The injection of capital into Dakota, which uses stablecoins to move money between itself and its customers, is the latest bet from VCs on a company involved in one of the buzziest sectors of crypto. Stablecoins are tokens pegged to underlying assets like the U.S. dollar, and proponents claim they can speed up cross-border payments and reduce transaction fees.
While stablecoins are more than a decade old, the asset class has taken center stage this past year after interest from large fintechs and regulatory progress on Capitol Hill. In February, Stripe acquired the stablecoin startup Bridge for $1.1 billion. And, in June, the Senate passed the GENIUS Act, a bill that aims to regulate the tokens.
The Dakotas
Bozarth is a veteran of Big Tech. He’s worked at Sony, Square, and Airbnb. He’s also a former Coinbase executive who managed the U.S. crypto exchange’s custody arm, or portion of the business that holds large amounts of crypto on behalf of corporate clients.

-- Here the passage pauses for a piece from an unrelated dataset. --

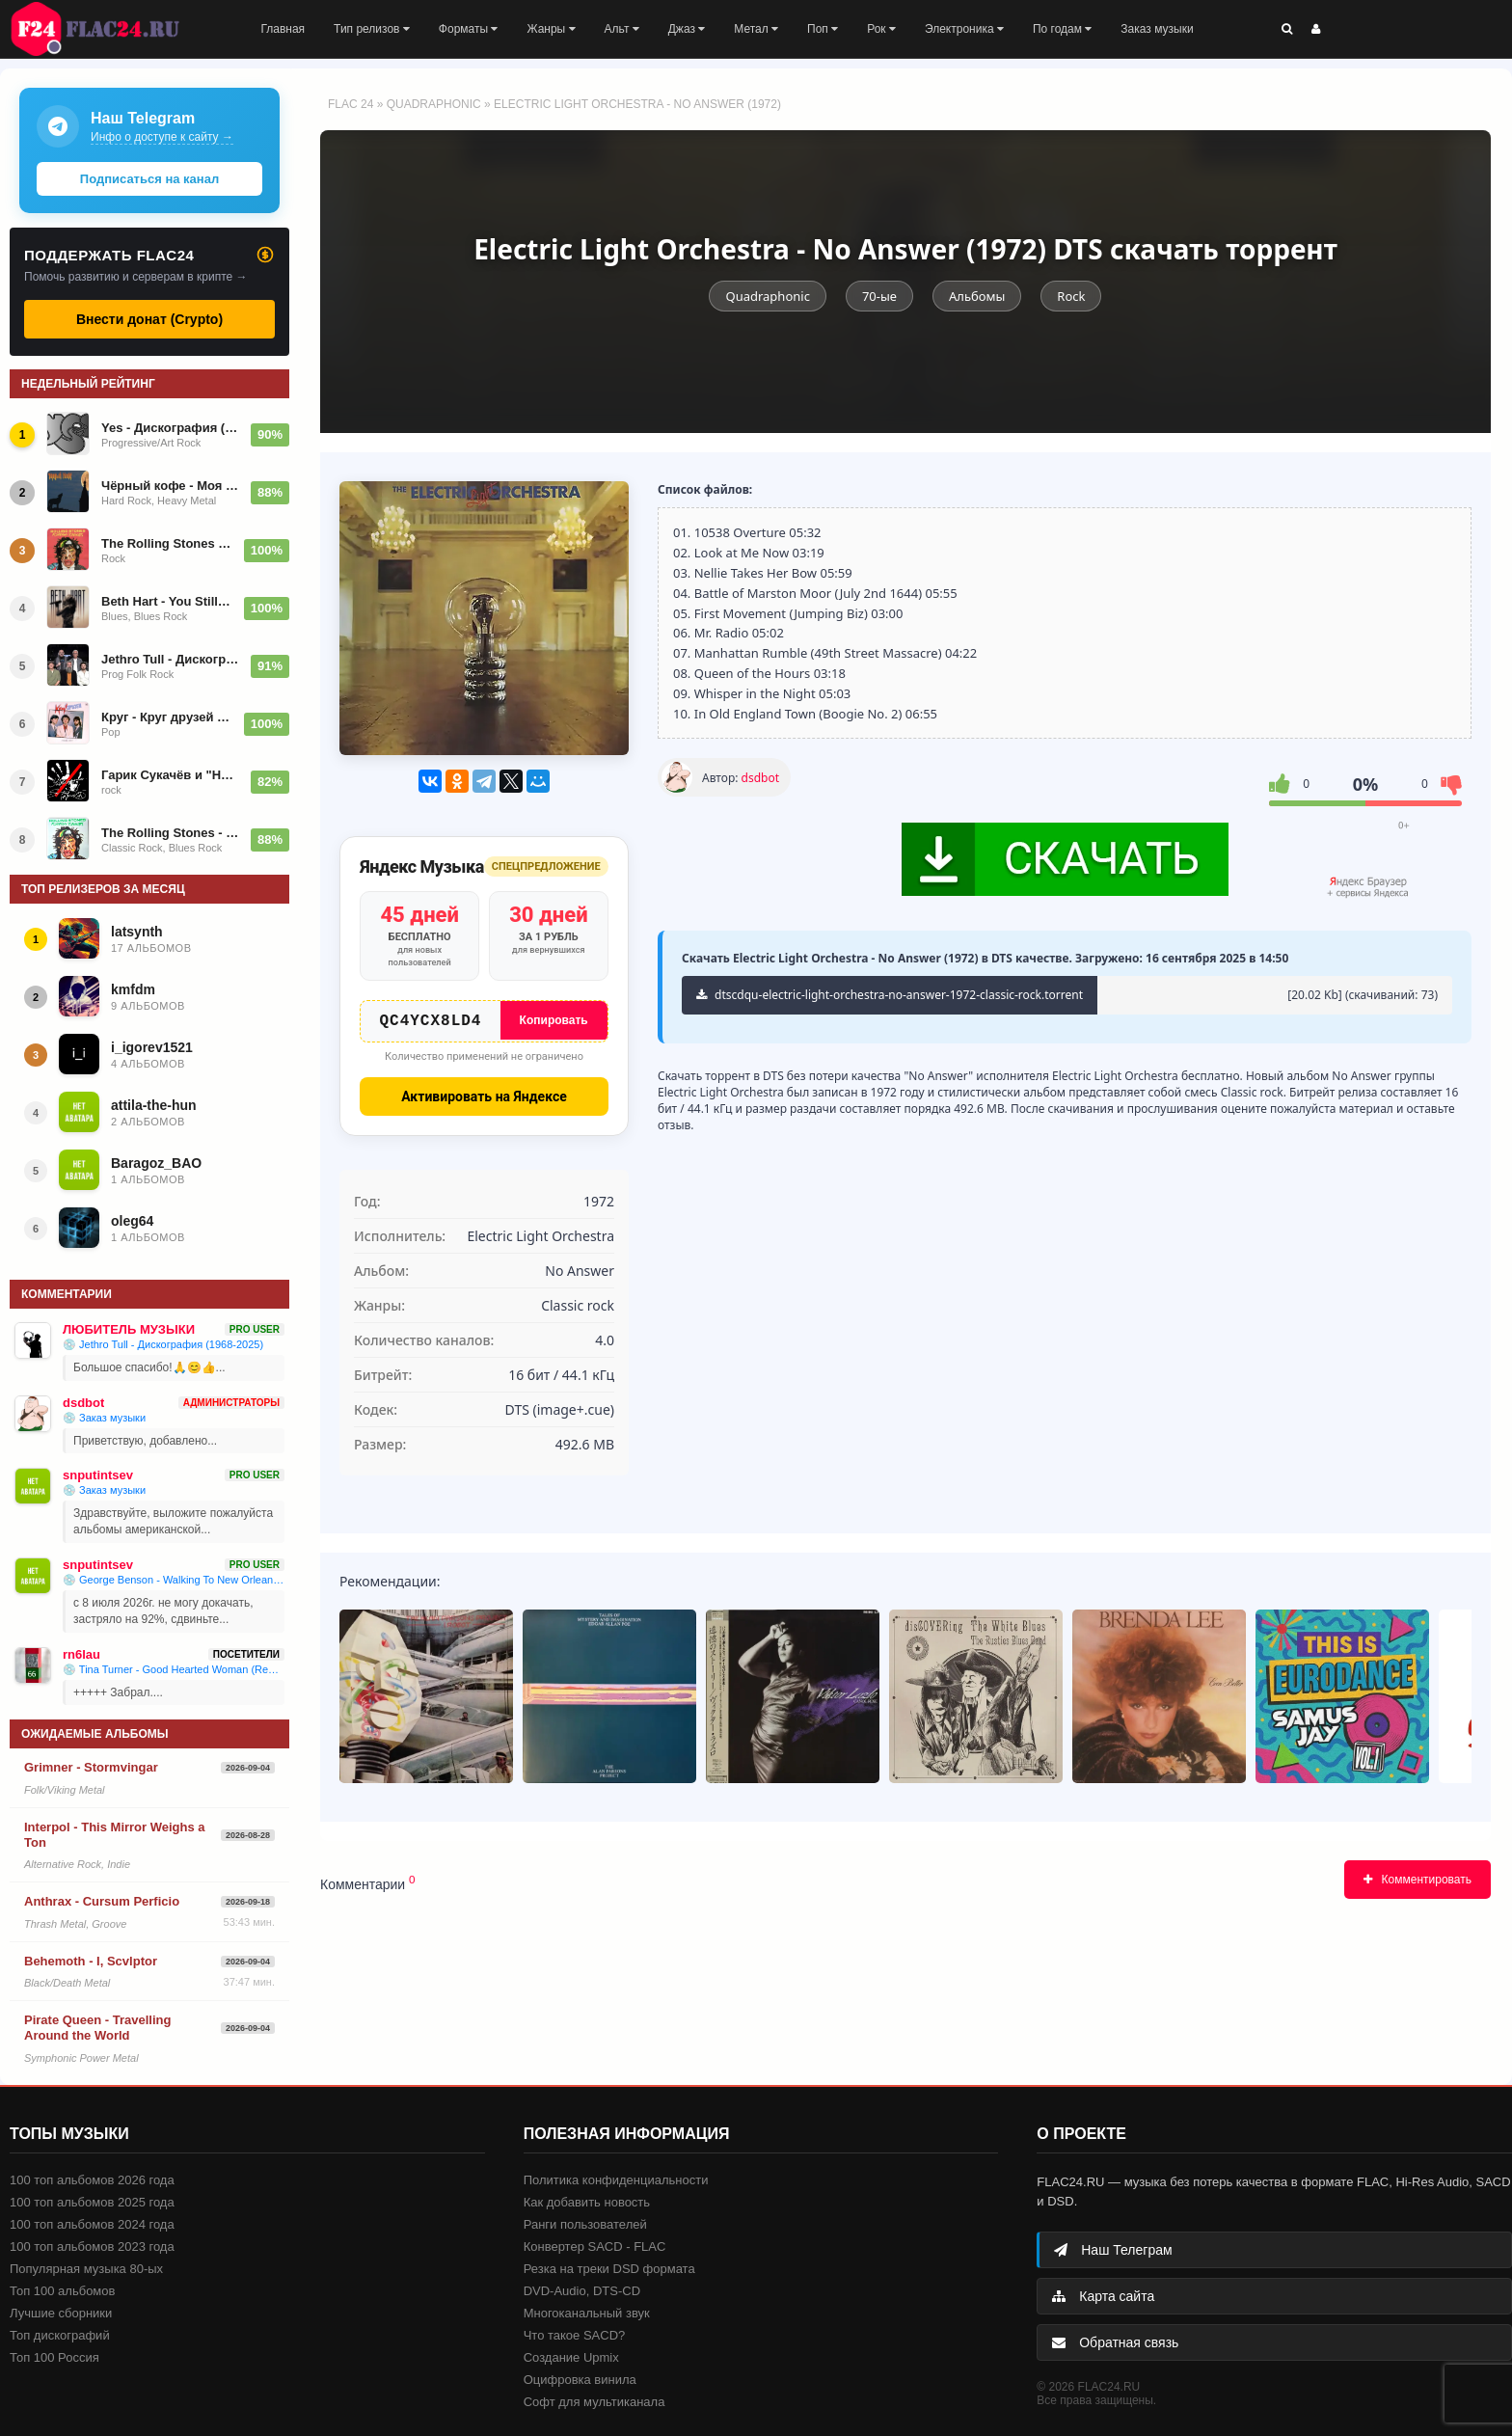  Describe the element at coordinates (571, 2357) in the screenshot. I see `Создание Upmix` at that location.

In 2022, Bozarth left Coinbase to found Dakota. Just like the Dakotas, which were once on the frontier of the U.S.’s territorial acquisitions westward, his startup is on the frontier of what he calls “pioneering technology.”
His neobank functions much like any other bank. It has checking accounts and provides users, mainly businesses, yield on the money they’ve deposited. But instead of relying on decades-old financial technology, it uses stablecoins to move money between it and its many banking partners. (Dakota does not have its own bank charter but is regulated in the U.S. and Europe as a money services business, said Bozarth.)
Over the past year, it’s processed about $1.6 billion in transaction volume and is on pace to record $4 billion by December, Bozarth said. Dakota has more than 500 businesses using its platform, the majority of which are outside the U.S., he added.
“For a lot of folks outside of the U.S., access to a kind of U.S.-style bank account, or U.S. dollar-denominated account, is an incredibly valuable feature in itself,” said Bozarth.